1634: Maryland was founded by English colonists sent by the second Lord Baltimore.

1865: During the Civil War, Confederate forces captured Fort Stedman in Virginia.

1894: Jacob S. Coxey began leading an “army” of unemployed from Massillon, Ohio, to Washington, D.C., to demand help from the federal government.

1911: 146 immigrant workers were killed when fire broke out at the Triangle Shirtwaist Co. in New York.

1918: French composer Claude Debussy died in Paris.

1947: A coal mine explosion in Centralia, Ill., claimed 111 lives.

1957: The Treaty of Rome established the European Economic Community.

1965: The Rev. Martin Luther King Jr. led 25,000 marchers to the state capitol in Montgomery, Ala., to protest the denial of voting rights to blacks.

1987: The Supreme Court ruled employers may sometimes favor women and members of minority groups over men and whites in hiring and promoting in order to achieve better balance in the work force.

1990: 87 people, most of them Honduran and Dominican immigrants, were killed when fire raced through an illegal social club in New York City.

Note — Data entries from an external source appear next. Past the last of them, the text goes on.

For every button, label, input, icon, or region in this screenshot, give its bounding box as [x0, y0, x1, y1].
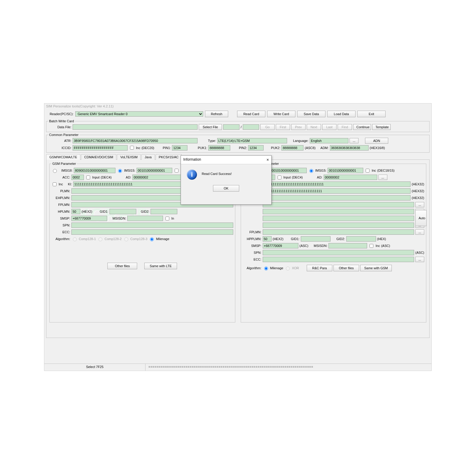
puk2-input[interactable]	[281, 145, 303, 151]
lte-fplmn-more-button[interactable]: ...	[415, 229, 424, 235]
save-data-button[interactable]: Save Data	[297, 111, 325, 117]
template-button[interactable]: Template	[372, 124, 391, 130]
gsm-ki-inc-checkbox[interactable]	[53, 182, 57, 186]
tab-java[interactable]: Java	[141, 154, 155, 160]
puk1-label: PUK1:	[189, 146, 207, 150]
lte-msisdn-input[interactable]	[328, 243, 367, 248]
gsm-ad-input[interactable]	[132, 175, 183, 180]
gsm-msisdn-inc-checkbox[interactable]	[165, 217, 169, 220]
iccid-inc-checkbox[interactable]	[130, 146, 134, 150]
gsm-comp128-2-radio[interactable]	[98, 237, 102, 241]
pin2-input[interactable]	[248, 145, 264, 151]
lte-msisdn-inc-checkbox[interactable]	[369, 244, 373, 248]
gsm-hplmn-label: HPLMN:	[51, 210, 70, 213]
gsm-hplmn-input[interactable]	[71, 209, 80, 214]
lte-other-files-button[interactable]: Other files	[333, 265, 359, 271]
lte-imsi15-label: IMSI15:	[315, 169, 327, 172]
lte-imsi15-radio[interactable]	[309, 169, 313, 173]
next-button[interactable]: Next	[307, 124, 321, 130]
tab-gsm-wcdma-lte[interactable]: GSM/WCDMA/LTE	[46, 154, 80, 160]
lte-blank2-input[interactable]	[263, 202, 414, 207]
gsm-input-checkbox[interactable]	[86, 176, 90, 179]
gsm-milenage-radio[interactable]	[150, 237, 154, 241]
first-button[interactable]: First	[276, 124, 290, 130]
lte-blank1-input[interactable]	[263, 195, 411, 201]
language-more-button[interactable]: ...	[350, 138, 358, 143]
lte-same-with-gsm-button[interactable]: Same with GSM	[360, 265, 392, 271]
gsm-spn-input[interactable]	[71, 223, 233, 228]
lte-ad-input[interactable]	[324, 175, 377, 180]
dialog-close-button[interactable]: ×	[267, 157, 269, 162]
adn-button[interactable]: ADN	[365, 138, 388, 144]
reader-select[interactable]: Generic EMV Smartcard Reader 0	[75, 111, 203, 117]
lte-opc-input[interactable]	[263, 188, 411, 194]
gsm-imsi18-radio[interactable]	[53, 169, 57, 173]
tab-pkcs15-ac[interactable]: PKCS#15/AC	[156, 154, 182, 160]
gsm-same-with-lte-button[interactable]: Same with LTE	[144, 263, 177, 269]
type-input[interactable]	[217, 138, 287, 143]
write-card-button[interactable]: Write Card	[267, 111, 295, 117]
lte-imsi15-input[interactable]	[328, 168, 363, 173]
read-card-button[interactable]: Read Card	[237, 111, 265, 117]
datafile-input[interactable]	[73, 124, 198, 130]
lte-milenage-radio[interactable]	[264, 267, 268, 270]
lte-hpplmn-input[interactable]	[263, 236, 272, 242]
exit-button[interactable]: Exit	[357, 111, 386, 117]
auto-button[interactable]: Auto	[415, 210, 427, 226]
lte-xor-radio[interactable]	[286, 267, 290, 270]
gsm-msisdn-input[interactable]	[127, 216, 163, 221]
gsm-msisdn-inc-label: In	[171, 217, 174, 220]
prev-button[interactable]: Prev	[291, 124, 306, 130]
go-button[interactable]: Go	[260, 124, 275, 130]
pin1-input[interactable]	[172, 145, 187, 151]
adm-input[interactable]	[330, 145, 369, 151]
atr-input[interactable]	[73, 138, 198, 143]
lte-gid2-input[interactable]	[346, 236, 376, 242]
lte-blank5-input[interactable]	[263, 223, 414, 228]
datafile-label: Data File:	[48, 125, 71, 129]
lte-blank4-input[interactable]	[263, 216, 414, 221]
dialog-ok-button[interactable]: OK	[213, 185, 239, 192]
language-input[interactable]	[310, 138, 348, 143]
load-data-button[interactable]: Load Data	[327, 111, 356, 117]
lte-ecc-input[interactable]	[263, 257, 414, 262]
lte-ad-more-button[interactable]: ...	[378, 175, 387, 180]
tab-cdma-evdo-csim[interactable]: CDMA/EVDO/CSIM	[81, 154, 116, 160]
lte-more1-button[interactable]: ...	[415, 202, 424, 207]
gsm-ecc-input[interactable]	[71, 229, 233, 235]
lte-spn-input[interactable]	[263, 250, 414, 255]
lte-input-checkbox[interactable]	[278, 176, 281, 179]
lte-imsi-inc-checkbox[interactable]	[366, 169, 369, 173]
gsm-imsi15-radio[interactable]	[118, 169, 122, 173]
continue-button[interactable]: Continue	[353, 124, 371, 130]
gsm-imsi15-input[interactable]	[137, 168, 172, 173]
iccid-input[interactable]	[73, 145, 128, 151]
gsm-imsi-inc-checkbox[interactable]	[175, 169, 178, 173]
gsm-acc-input[interactable]	[71, 175, 84, 180]
gsm-other-files-button[interactable]: Other files	[107, 263, 137, 269]
gsm-imsi18-input[interactable]	[74, 168, 115, 173]
puk1-input[interactable]	[208, 145, 230, 151]
lte-smsp-input[interactable]	[263, 243, 298, 248]
gsm-smsp-input[interactable]	[71, 216, 107, 221]
gsm-gid2-input[interactable]	[151, 209, 177, 214]
lte-msisdn-asc: (ASC)	[381, 244, 390, 248]
language-label: Language:	[288, 139, 309, 143]
rc-para-button[interactable]: R&C Para	[307, 265, 332, 271]
lte-gid1-input[interactable]	[301, 236, 331, 242]
gsm-msisdn-label: MSISDN:	[108, 217, 126, 220]
last-button[interactable]: Last	[322, 124, 336, 130]
lte-ki-input[interactable]	[264, 181, 411, 187]
lte-ecc-more-button[interactable]: ...	[415, 257, 424, 262]
refresh-button[interactable]: Refresh	[205, 111, 228, 117]
gsm-comp128-3-radio[interactable]	[124, 237, 128, 241]
gsm-gid1-input[interactable]	[109, 209, 136, 214]
tab-volte-isim[interactable]: VoLTE/ISIM	[117, 154, 141, 160]
find-button[interactable]: Find	[338, 124, 352, 130]
lte-blank3-input[interactable]	[263, 209, 414, 214]
gsm-comp128-1-radio[interactable]	[73, 237, 77, 241]
batch-total-input[interactable]	[243, 124, 259, 130]
lte-fplmn-input[interactable]	[263, 229, 414, 235]
select-file-button[interactable]: Select File	[199, 124, 222, 130]
batch-current-input[interactable]	[223, 124, 239, 130]
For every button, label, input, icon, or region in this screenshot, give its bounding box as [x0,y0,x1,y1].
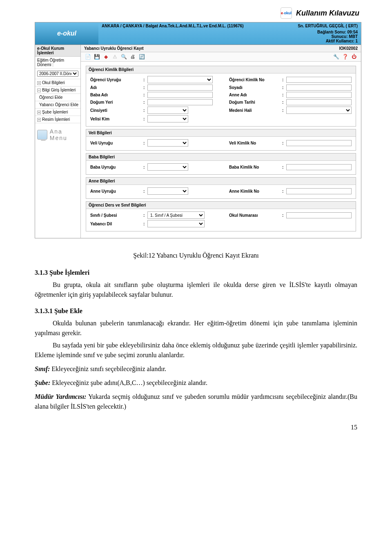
lbl-baba-uyruk: Baba Uyruğu [90,165,143,169]
save-icon[interactable]: 💾 [93,53,100,60]
sidebar-item-okul[interactable]: +Okul Bilgileri [35,79,80,87]
input-dogum-tarihi[interactable] [286,99,352,105]
input-anne-kimlikno[interactable] [286,188,352,194]
lbl-velisi-kim: Velisi Kim [90,117,143,121]
period-select[interactable]: 2006-2007 II.Dönem [37,71,78,77]
sidebar-item-sube[interactable]: +Şube İşlemleri [35,109,80,116]
fieldset-anne: Anne Bilgileri Anne Uyruğu: Anne Kimlik … [86,177,356,199]
fieldset-veli: Veli Bilgileri Veli Uyruğu: Veli Kimlik … [86,129,356,151]
select-anne-uyruk[interactable] [147,187,188,195]
heading-313: 3.1.3 Şube İşlemleri [35,268,357,278]
para-313: Bu grupta, okula ait sınıfların şube olu… [35,280,357,300]
banner-userinfo: Sn. ERTUĞRUL GEÇGİL ( ERT) Bağlantı Sonu… [294,22,361,44]
input-ogrenci-kimlikno[interactable] [286,77,352,83]
select-veli-uyruk[interactable] [147,139,188,147]
ana-menu-link[interactable]: Ana Menu [35,123,80,146]
input-okul-no[interactable] [286,212,352,218]
lbl-dogum-tarihi: Doğum Tarihi [229,100,282,105]
lbl-veli-kimlikno: Veli Kimlik No [229,141,282,145]
select-yabanci-dil[interactable] [147,220,205,227]
lbl-medeni: Medeni Hali [229,108,282,113]
select-cinsiyeti[interactable] [147,107,188,114]
page-title: Yabancı Uyruklu Öğrenci Kayıt [84,46,144,51]
input-soyadi[interactable] [286,85,352,91]
search-icon[interactable]: 🔍 [120,53,127,60]
warn-icon[interactable]: ⚠ [111,53,118,60]
fieldset-baba: Baba Bilgileri Baba Uyruğu: Baba Kimlik … [86,153,356,175]
select-baba-uyruk[interactable] [147,163,188,171]
monitor-icon [37,130,47,140]
lbl-anne-uyruk: Anne Uyruğu [90,189,143,193]
period-label: Eğitim Öğretim Dönemi : [35,57,80,69]
sidebar-item-ogrenci-ekle[interactable]: Öğrenci Ekle [35,94,80,101]
document-body: Şekil:12 Yabancı Uyruklu Öğrenci Kayıt E… [35,251,357,411]
lbl-okul-no: Okul Numarası [229,213,282,218]
lbl-ogrenci-uyruk: Öğrenci Uyruğu [90,78,143,82]
sidebar-item-bilgi[interactable]: −Bilgi Giriş İşlemleri [35,87,80,94]
def-mudur: Müdür Yardımcısı: Yukarda seçmiş olduğun… [35,392,357,411]
sidebar-title: e-Okul Kurum İşlemleri [35,45,80,57]
def-sinif: Sınıf: Ekleyeceğiniz sınıfı seçebileceği… [35,364,357,374]
select-medeni[interactable] [286,107,352,114]
lbl-soyadi: Soyadı [229,85,282,90]
input-veli-kimlikno[interactable] [286,140,352,146]
banner-session: Bağlantı Sonu: 09:54 [298,30,358,34]
banner-active: Aktif Kullanıcı: 1 [298,39,358,43]
lbl-dogum-yeri: Doğum Yeri [90,100,143,105]
banner-server: Sunucu: MBT [298,34,358,39]
select-velisi-kim[interactable] [147,115,188,122]
para-3131b: Bu sayfada yeni bir şube ekleyebilirsini… [35,340,357,360]
help-icon[interactable]: ❓ [341,53,349,60]
page-code: IOK02002 [339,46,358,51]
fieldset-kimlik: Öğrenci Kimlik Bilgileri Öğrenci Uyruğu:… [86,66,356,127]
document-header: e-okul Kullanım Kılavuzu [0,0,392,22]
exit-icon[interactable]: ⏻ [350,53,358,60]
input-baba-kimlikno[interactable] [286,164,352,170]
banner-user: Sn. ERTUĞRUL GEÇGİL ( ERT) [298,24,358,28]
tool-icon[interactable]: 🔧 [332,53,340,60]
sidebar: e-Okul Kurum İşlemleri Eğitim Öğretim Dö… [35,45,81,238]
lbl-yabanci-dil: Yabancı Dil [90,222,143,226]
app-window: e-okul ANKARA / ÇANKAYA / Balgat Ana.Tek… [35,22,361,238]
lbl-baba-adi: Baba Adı [90,93,143,97]
input-adi[interactable] [147,85,213,91]
content-area: Yabancı Uyruklu Öğrenci Kayıt IOK02002 📄… [81,45,361,238]
lbl-veli-uyruk: Veli Uyruğu [90,141,143,145]
toolbar: 📄 💾 ◆ ⚠ 🔍 🖨 🔄 🔧 ❓ ⏻ [81,52,361,62]
lbl-cinsiyeti: Cinsiyeti [90,108,143,113]
document-title: Kullanım Kılavuzu [296,9,359,18]
app-banner: e-okul ANKARA / ÇANKAYA / Balgat Ana.Tek… [35,22,361,45]
figure-caption: Şekil:12 Yabancı Uyruklu Öğrenci Kayıt E… [35,251,357,260]
lbl-anne-adi: Anne Adı [229,93,282,97]
page-number: 15 [0,424,357,431]
fieldset-ders: Öğrenci Ders ve Sınıf Bilgileri Sınıfı /… [86,201,356,231]
new-icon[interactable]: 📄 [84,53,91,60]
heading-3131: 3.1.3.1 Şube Ekle [35,306,357,316]
input-baba-adi[interactable] [147,92,213,98]
refresh-icon[interactable]: 🔄 [138,53,145,60]
lbl-sinif-sube: Sınıfı / Şubesi [90,213,143,218]
lbl-ogrenci-kimlikno: Öğrenci Kimlik No [229,78,282,82]
input-dogum-yeri[interactable] [147,99,213,105]
app-logo: e-okul [35,22,98,44]
print-icon[interactable]: 🖨 [129,53,136,60]
input-anne-adi[interactable] [286,92,352,98]
lbl-anne-kimlikno: Anne Kimlik No [229,189,282,193]
lbl-adi: Adı [90,85,143,90]
delete-icon[interactable]: ◆ [102,53,109,60]
sidebar-item-resim[interactable]: +Resim İşlemleri [35,116,80,123]
def-sube: Şube: Ekleyeceğiniz şube adını(A,B,C…) s… [35,378,357,388]
banner-path: ANKARA / ÇANKAYA / Balgat Ana.Tek.L.And.… [98,22,294,44]
logo-icon: e-okul [281,7,292,19]
sidebar-item-yabanci-ekle[interactable]: Yabancı Öğrenci Ekle [35,101,80,109]
select-ogrenci-uyruk[interactable] [147,76,213,83]
select-sinif-sube[interactable]: 1. Sınıf / A Şubesi [147,211,205,219]
para-3131a: Okulda bulunan şubelerin tanımlanacağı e… [35,318,357,338]
lbl-baba-kimlikno: Baba Kimlik No [229,165,282,169]
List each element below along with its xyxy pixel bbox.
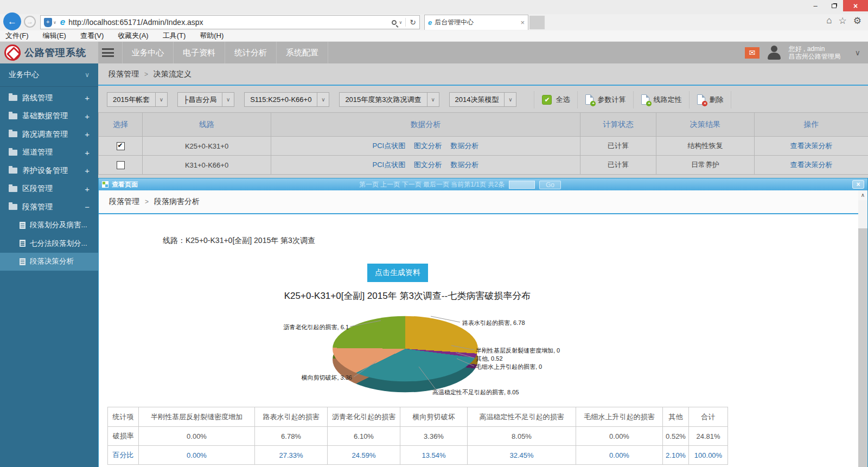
address-bar[interactable]: ∨ e ∨ ↻: [40, 15, 420, 29]
modal-titlebar[interactable]: 查看页面 第一页 上一页 下一页 最后一页 当前第1/1页 共2条 Go ×: [99, 178, 867, 190]
menu-file[interactable]: 文件(F): [5, 31, 29, 41]
view-decision-link[interactable]: 查看决策分析: [790, 161, 833, 169]
menu-edit[interactable]: 编辑(E): [43, 31, 66, 41]
new-tab-button[interactable]: [529, 16, 545, 29]
nav-business-center[interactable]: 业务中心: [122, 42, 174, 63]
sidebar-item-route-mgmt[interactable]: 路线管理+: [0, 89, 98, 107]
param-calc-button[interactable]: +参数计算: [577, 91, 633, 108]
delete-button[interactable]: ×删除: [689, 91, 731, 108]
restore-button[interactable]: [825, 0, 843, 11]
shield-caret-icon[interactable]: ∨: [53, 20, 56, 25]
select-survey[interactable]: 2015年度第3次路况调查∨: [339, 92, 439, 107]
line-qualitative-button[interactable]: +线路定性: [633, 91, 689, 108]
select-decision-model[interactable]: 2014决策模型∨: [449, 92, 517, 107]
data-analysis-link[interactable]: 数据分析: [450, 161, 478, 169]
row-checkbox[interactable]: [117, 142, 125, 150]
forward-button[interactable]: →: [24, 16, 36, 28]
sidebar-header[interactable]: 业务中心 ∨: [0, 63, 98, 87]
folder-icon: [9, 113, 17, 119]
tab-title: 后台管理中心: [435, 18, 520, 27]
url-input[interactable]: [68, 18, 392, 27]
breadcrumb-parent[interactable]: 段落管理: [108, 69, 139, 79]
collapse-icon[interactable]: −: [85, 202, 90, 212]
browser-tab[interactable]: e 后台管理中心 ×: [424, 15, 528, 30]
select-line[interactable]: S115:K25+0-K66+0∨: [244, 92, 329, 107]
graphic-analysis-link[interactable]: 图文分析: [414, 142, 442, 150]
back-button[interactable]: ←: [3, 12, 21, 30]
modal-scrollbar[interactable]: ∧: [858, 190, 867, 467]
app-header: 公路管理系统 业务中心 电子资料 统计分析 系统配置 ✉ 您好 , admin …: [0, 42, 868, 63]
chevron-down-icon[interactable]: ∨: [427, 93, 439, 106]
select-branch[interactable]: ├昌吉分局∨: [177, 92, 234, 107]
modal-close-icon[interactable]: ×: [852, 180, 864, 189]
table-row: K31+0-K66+0 PCI点状图 图文分析 数据分析 已计算 日常养护 查看…: [99, 156, 868, 175]
expand-icon[interactable]: +: [85, 184, 90, 194]
graphic-analysis-link[interactable]: 图文分析: [414, 161, 442, 169]
chevron-down-icon[interactable]: ∨: [504, 93, 516, 106]
expand-icon[interactable]: +: [85, 112, 90, 121]
select-account-year[interactable]: 2015年帐套∨: [107, 92, 168, 107]
row-checkbox[interactable]: [117, 161, 125, 169]
sidebar-subitem-label: 段落划分及病害...: [30, 220, 87, 230]
col-calc-status: 计算状态: [580, 113, 656, 137]
menu-view[interactable]: 查看(V): [80, 31, 104, 41]
pagination-text[interactable]: 第一页 上一页 下一页 最后一页 当前第1/1页 共2条: [359, 180, 505, 189]
select-value: 2015年帐套: [107, 93, 155, 106]
minimize-button[interactable]: –: [806, 0, 825, 11]
expand-icon[interactable]: +: [85, 148, 90, 157]
sidebar-item-equipment-mgmt[interactable]: 养护设备管理+: [0, 162, 98, 180]
search-caret-icon[interactable]: ∨: [399, 20, 402, 25]
scroll-up-icon[interactable]: ∧: [858, 190, 867, 200]
expand-icon[interactable]: +: [85, 130, 90, 139]
document-icon: [20, 258, 25, 265]
pci-dot-chart-link[interactable]: PCI点状图: [373, 142, 406, 150]
sidebar-subitem-decision-analysis[interactable]: 段落决策分析: [0, 253, 98, 271]
user-avatar[interactable]: [766, 44, 782, 61]
close-window-button[interactable]: ×: [843, 0, 868, 11]
stats-cell: 32.45%: [468, 446, 576, 465]
expand-icon[interactable]: +: [85, 166, 90, 175]
pci-dot-chart-link[interactable]: PCI点状图: [373, 161, 406, 169]
breadcrumb-separator: >: [144, 71, 148, 78]
page-number-input[interactable]: [509, 181, 535, 189]
sidebar-item-label: 区段管理: [22, 184, 53, 194]
col-data-analysis: 数据分析: [271, 113, 580, 137]
home-icon[interactable]: ⌂: [826, 15, 832, 27]
sidebar-item-road-survey[interactable]: 路况调查管理+: [0, 125, 98, 144]
line-cell: K31+0-K66+0: [143, 156, 271, 175]
menu-help[interactable]: 帮助(H): [200, 31, 224, 41]
menu-favorites[interactable]: 收藏夹(A): [118, 31, 148, 41]
select-all-button[interactable]: ✔全选: [534, 91, 577, 108]
sidebar-subitem-paragraph-division[interactable]: 段落划分及病害...: [0, 216, 98, 235]
modal-breadcrumb-parent[interactable]: 段落管理: [109, 197, 139, 207]
go-button[interactable]: Go: [539, 181, 561, 189]
sidebar-item-basic-data[interactable]: 基础数据管理+: [0, 107, 98, 126]
menu-tools[interactable]: 工具(T): [163, 31, 186, 41]
refresh-icon[interactable]: ↻: [405, 18, 416, 27]
generate-data-button[interactable]: 点击生成资料: [367, 264, 428, 282]
hamburger-menu-icon[interactable]: [102, 48, 114, 57]
sidebar-subitem-seven-method[interactable]: 七分法段落划分...: [0, 234, 98, 253]
tab-close-icon[interactable]: ×: [520, 18, 525, 27]
settings-gear-icon[interactable]: ⚙: [853, 15, 861, 27]
nav-statistics[interactable]: 统计分析: [225, 42, 277, 63]
compatibility-shield-icon[interactable]: [44, 18, 52, 27]
user-menu-chevron-icon[interactable]: ∨: [855, 48, 860, 57]
view-decision-link[interactable]: 查看决策分析: [790, 142, 833, 150]
nav-system-config[interactable]: 系统配置: [277, 42, 328, 63]
chevron-down-icon[interactable]: ∨: [222, 93, 234, 106]
sidebar-item-section-mgmt[interactable]: 区段管理+: [0, 180, 98, 199]
mail-icon[interactable]: ✉: [745, 47, 760, 59]
favorites-star-icon[interactable]: ☆: [839, 15, 847, 27]
data-analysis-link[interactable]: 数据分析: [450, 142, 478, 150]
sidebar-item-patrol-mgmt[interactable]: 巡道管理+: [0, 144, 98, 162]
chevron-down-icon[interactable]: ∨: [317, 93, 329, 106]
search-icon[interactable]: [392, 20, 397, 25]
stats-row-damage-rate: 破损率 0.00% 6.78% 6.10% 3.36% 8.05% 0.00% …: [108, 427, 728, 446]
expand-icon[interactable]: +: [85, 93, 90, 103]
sidebar-item-paragraph-mgmt[interactable]: 段落管理−: [0, 198, 98, 216]
nav-electronic-data[interactable]: 电子资料: [174, 42, 225, 63]
chevron-down-icon[interactable]: ∨: [155, 93, 167, 106]
scrollbar-thumb[interactable]: [858, 200, 867, 228]
col-decision-result: 决策结果: [656, 113, 755, 137]
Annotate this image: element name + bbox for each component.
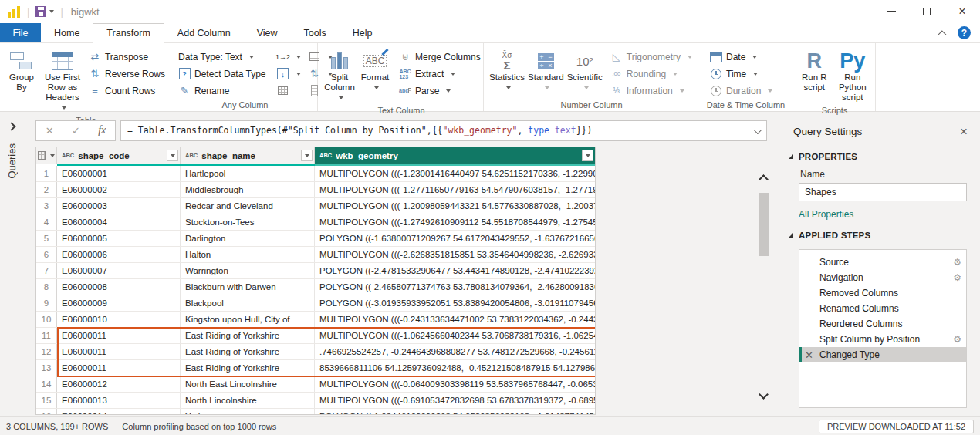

1992: Libyan leader Col. Moammar Gadhafi backed away from an offer to turn over two suspects in the bombing of Pan Am Flight 103 to the Arab League.

1992: Soviet cosmonaut Sergei Krikalev, who’d spent 10 months aboard the orbiting Mir space station, thereby missing the upheaval in his homeland, finally returned to Earth.

1996: First Lady Hillary Rodham Clinton, accompanied by her daughter, Chelsea, visited U.S. troops in Bosnia.